Sin embargo, en lugar de optar por una opción moderada, la que mejor habría garantizado la paz interna, ha optado por lanzar una purga brutal que ha supuesto unos 13.000 detenidos y 60.000 represaliados, amén de la clausura de incontables medios de comunicación, escuelas, universidades, fundaciones, asociaciones culturales o religiosas, organizaciones sindicales y hasta centros médicos públicos y privados. Ni siquiera se ha salvado el estamento judicial, despojado de buena parte de sus efectivos –hoy en la cárcel o en el paro– y con una de sus principales organizaciones, la Unión de Jueces y Fiscales, ilegalizada. ¡Si Montesquieu levantase la cabeza…!
El cuadro se completa con la insinuación de que se puede restaurar la pena de muerte, incluso con efectos retroactivos, la suspensión de la Convención Europea de Derechos Humanos, las denuncias de malos tratos e incluso torturas y la ampliación hasta a 30 días del plazo de detención sin necesidad de presentar cargos. Todo un conjunto de medidas incompatible, dicho sea de paso, con la aspiración a ingresar algún día en la UE, aunque ése sea un tren que lleva demasiado tiempo varado en dique seco.
La situación ha rescatado para Turquía la expresión golpe de Estado civil, dando por supuesto que el objetivo final de Erdogan es aprovechar la coyuntura para acelerar sin reparar en medios un proyecto cesarista destinado a concentrar el máximo de poder en sus manos.
El futuro de Turquía dependerá no sólo de cómo Erdogan fuerza la máquina, sino también de la capacidad y fuerza de la oposición para resistirse a sus designios.
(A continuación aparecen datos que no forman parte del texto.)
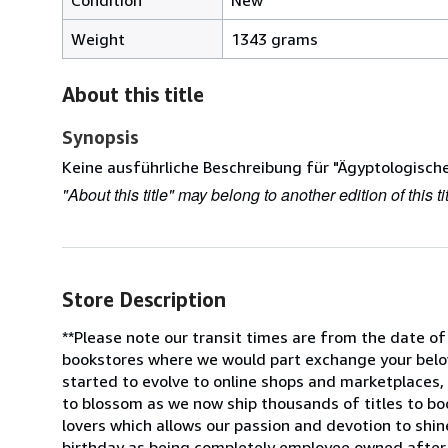
Weight
1343 grams
About this title
Synopsis
Keine ausführliche Beschreibung für "Ägyptologische
"About this title" may belong to another edition of this tit
Store Description
**Please note our transit times are from the date of
bookstores where we would part exchange your belov
started to evolve to online shops and marketplaces,
to blossom as we now ship thousands of titles to bo
lovers which allows our passion and devotion to shin
birthday as being completely employee owned after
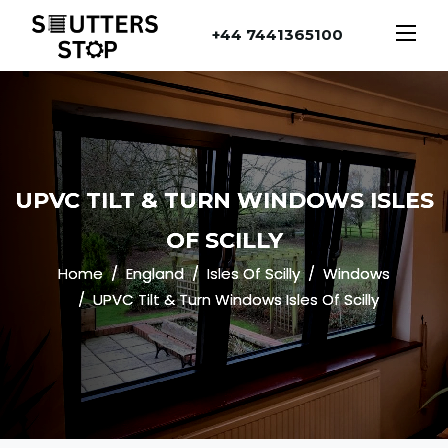
+44 7441365100
UPVC TILT & TURN WINDOWS ISLES
OF SCILLY
Home
England
Isles Of Scilly
Windows
UPVC Tilt & Turn Windows Isles Of Scilly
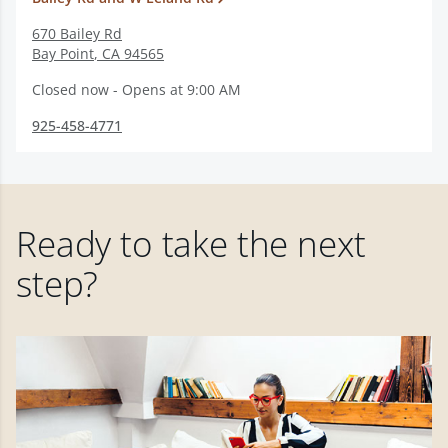
670 Bailey Rd
Bay Point
,
CA
94565
Closed now - Opens at 9:00 AM
925-458-4771
Ready to take the next
step?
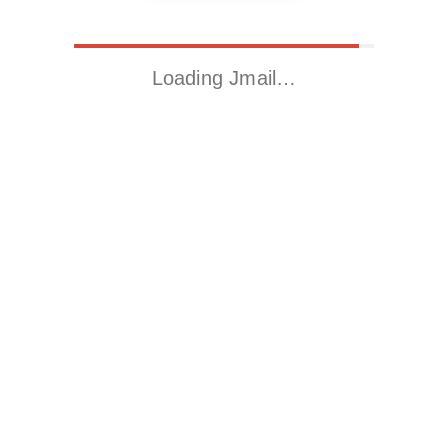
Loading Jmail…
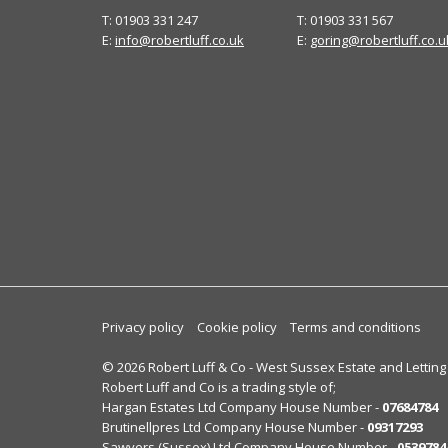
T: 01903 331 247
T: 01903 331 567
E:
info@robertluff.co.uk
E:
goring@robertluff.co.u
Privacy policy
Cookie policy
Terms and conditions
© 2026 Robert Luff & Co - West Sussex Estate and Letting
Robert Luff and Co is a trading style of;
Hargan Estates Ltd Company House Number -
07684784
Brutinellpres Ltd Company House Number -
09317293
Sawyers (Sussex) Ltd Company House Number -
0539784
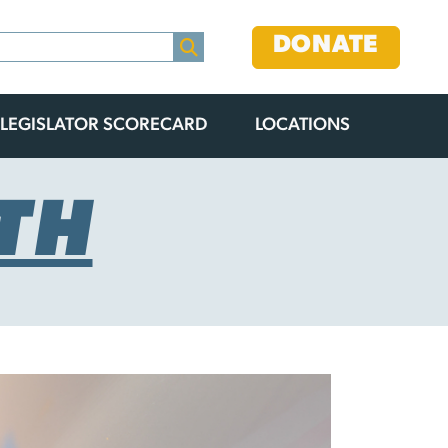
DONATE
LEGISLATOR SCORECARD
LOCATIONS
TH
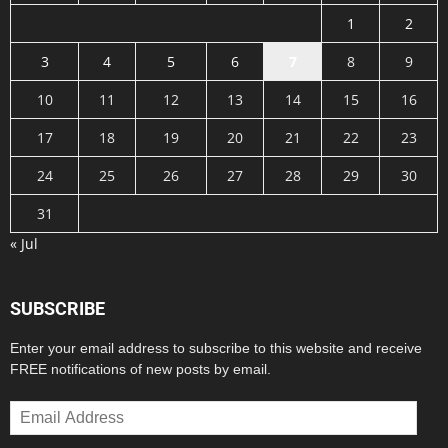
1
2
3
4
5
6
7
8
9
10
11
12
13
14
15
16
17
18
19
20
21
22
23
24
25
26
27
28
29
30
31
« Jul
SUBSCRIBE
Enter your email address to subscribe to this website and receive
FREE notifications of new posts by email.
Email
Address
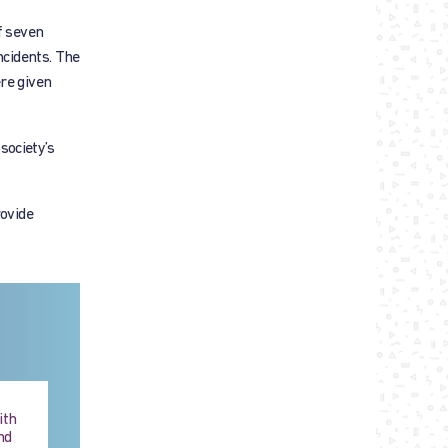
f seven
ncidents. The
re given
society’s
rovide
ith
nd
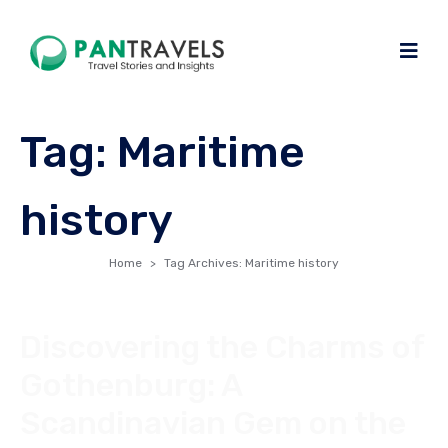
Tag:
Maritime
history
Home
Tag Archives: Maritime history
Discovering the Charms of
Gothenburg: A
Scandinavian Gem on the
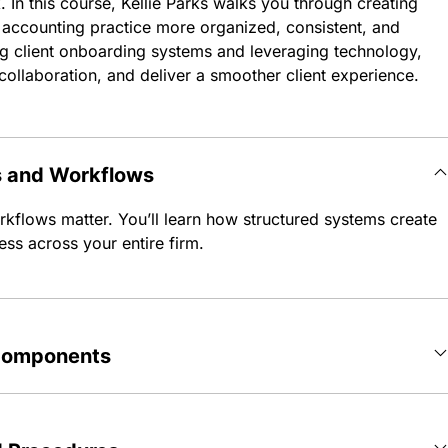
. In this course, Kellie Parks walks you through creating
accounting practice more organized, consistent, and
ng client onboarding systems and leveraging technology,
collaboration, and deliver a smoother client experience.
s and Workflows
rkflows matter. You’ll learn how structured systems create
ess across your entire firm.
 Components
En ese contexto hay que entender la manifestación de decenas de miles de personas, convocadas el domingo pasado, sobre todo por el Partido Republicano del Pueblo (el que fundó Atatürk hace un siglo), en la plaza Taksim de Estambul.
Las consignas contra los golpes, las dictaduras, la pena de muerte y el estado de emergencia, así como la reivindicación de la democracia, las libertades cívicas, el Estado de derecho y la separación de poderes recordaron que hay otra Turquía diferente de la que está diseñando a su medida Erdogan. El presidente optó por autorizar la concentración, incluso llamó a los suyos a participar en la misma, aunque de forma tan tibia que casi ninguno lo hizo. Fue un gesto hábil, tanto por el carácter ambivalente y pacífico de la convocatoria como porque reprimirla habría tenido en ese contexto una amplia y nefasta repercusión internacional.
Entre tanto, al oeste del Bósforo, Estados Unidos y la Unión Europea intentan nadar y guardar la ropa, mantener el equilibrio entre las tibias críticas a la represión y el pragmatismo que obliga a mantener buenas relaciones con un fiel aliado en la OTAN. Porque se trata de un país que cuenta con el segundo Ejército más numeroso de la Alianza y con una situación geoestratégica y una capacidad de intervención vital para cualquier intento de solución al caos de Oriente Próximo y a la crisis de los refugiados que está sacudiendo hasta los cimientos el proyecto de integración europea. En tales circunstancias, la siempre muy necesaria estabilidad se convierte en una prioridad absoluta.